能登半島地震の被災地で建物の解体や撤去を行政が費用を負担して行う「公費解体」では、地元の自治体が被災者からの申請を受け付けて発注していますが、事務作業が膨大になるため全国の自治体から事務にあたる応援の職員が派遣されています。

しかし、被害が大きかった奥能登地域の自治体では、公費解体の事務にあたる中長期の応援職員が、県を通じて総務省に要望した人数と比べ、大幅に不足していることが各自治体への取材でわかりました。

自治体ごとに見ますと、公費解体の事務にあたる応援の職員は、12日の時点で、
▽輪島市が20人の要望に対して11人
▽珠洲市が19人の要望に対して11人
▽能登町が10人の要望に対して4人となっていて、
▽穴水町も6人の要望に対して5人と
足りていない状況です。

このうち輪島市では、職員が不足しているため、市役所と2つの支所にある公費解体の申請窓口のブースの数を6月から減らしたほか、業者との調整など事務作業にも影響が出ているということです。

また、珠洲市では、市の職員が時間外勤務をするなどして対応しているものの、申請の処理に時間がかかっているということです。

石川県によりますと、ほかの自治体も余剰人員は少なく、応援を打診しても十分に確保できないということで、被災自治体への中長期的な支援が課題となっています。

応援職員 今西さん「少しでも輪島市の役に」

輪島市に派遣されている三重県松阪市の職員、今西隆文さんはことし3月に短期の応援で派遣された際に公費解体の手続きを学び、4月からは中長期の応援として被災者から申請の受け付けや解体業者との調整などにあたっています。

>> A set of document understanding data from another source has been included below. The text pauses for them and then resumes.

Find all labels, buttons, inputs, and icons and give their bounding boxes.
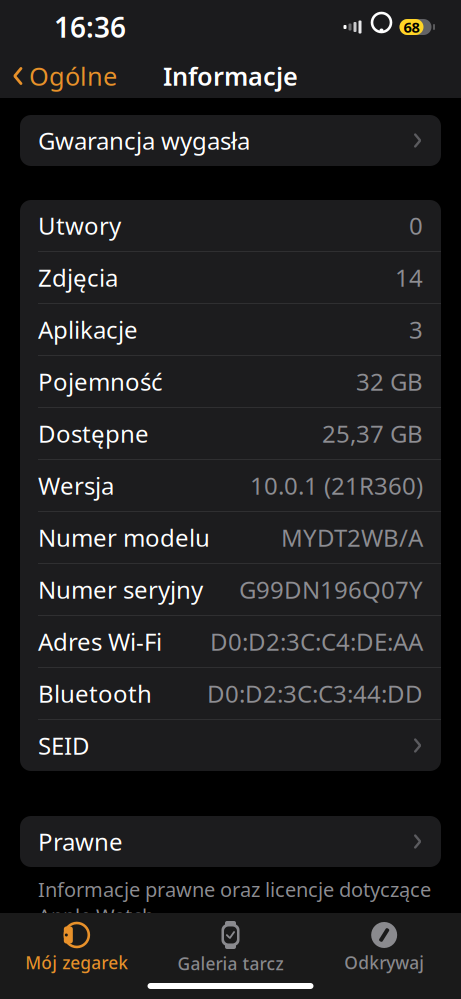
staticText: 10.0.1 (21R360): [250, 470, 423, 502]
staticText: Mój zegarek: [25, 951, 128, 974]
staticText: Utwory: [38, 210, 121, 242]
staticText: 3: [409, 314, 423, 346]
staticText: Galeria tarcz: [178, 952, 284, 975]
button[interactable]: Mój zegarek: [0, 914, 154, 974]
staticText: Pojemność: [38, 366, 163, 398]
staticText: 14: [395, 262, 423, 294]
staticText: SEID: [38, 730, 90, 762]
staticText: Informacje: [163, 59, 298, 93]
staticText: Wersja: [38, 470, 114, 502]
staticText: MYDT2WB/A: [281, 522, 423, 554]
staticText: Dostępne: [38, 418, 149, 450]
button[interactable]: Gwarancja wygasła: [20, 115, 441, 166]
staticText: 16:36: [54, 8, 126, 46]
staticText: Bluetooth: [38, 678, 152, 710]
button[interactable]: Galeria tarcz: [154, 913, 307, 975]
staticText: Numer modelu: [38, 522, 210, 554]
staticText: Ogólne: [29, 59, 117, 93]
staticText: Gwarancja wygasła: [38, 125, 250, 156]
staticText: Numer seryjny: [38, 574, 203, 606]
staticText: Adres Wi-Fi: [38, 626, 162, 658]
button[interactable]: SEID: [20, 720, 441, 771]
staticText: Prawne: [38, 826, 123, 858]
staticText: Informacje prawne oraz licencje dotycząc…: [38, 876, 431, 929]
staticText: D0:D2:3C:C4:DE:AA: [210, 626, 423, 658]
button[interactable]: Ogólne: [0, 54, 127, 98]
staticText: Zdjęcia: [38, 262, 118, 294]
staticText: Aplikacje: [38, 314, 138, 346]
staticText: Odkrywaj: [344, 951, 424, 974]
staticText: 25,37 GB: [322, 418, 423, 450]
button[interactable]: Prawne: [20, 816, 441, 867]
staticText: D0:D2:3C:C3:44:DD: [207, 678, 423, 710]
button[interactable]: Odkrywaj: [307, 914, 461, 974]
staticText: 68: [404, 17, 420, 37]
staticText: 0: [409, 210, 423, 242]
staticText: 32 GB: [356, 366, 423, 398]
staticText: G99DN196Q07Y: [239, 574, 423, 606]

12日も輪島市役所には多くの人が申請に訪れ、今西さんは窓口のブースで対応にあたっていました。

今西さんは「中長期の応援で少しでも輪島市の役に立ちたい」と話していました。

一方、応援を受けている輪島市環境対策課の友延和義課長は「これから公費解体が増える中、応援職員の拡充を要望していますが簡単には増えません。全国の自治体に少人数でもいいので長く支援してもらいたい」と話していました。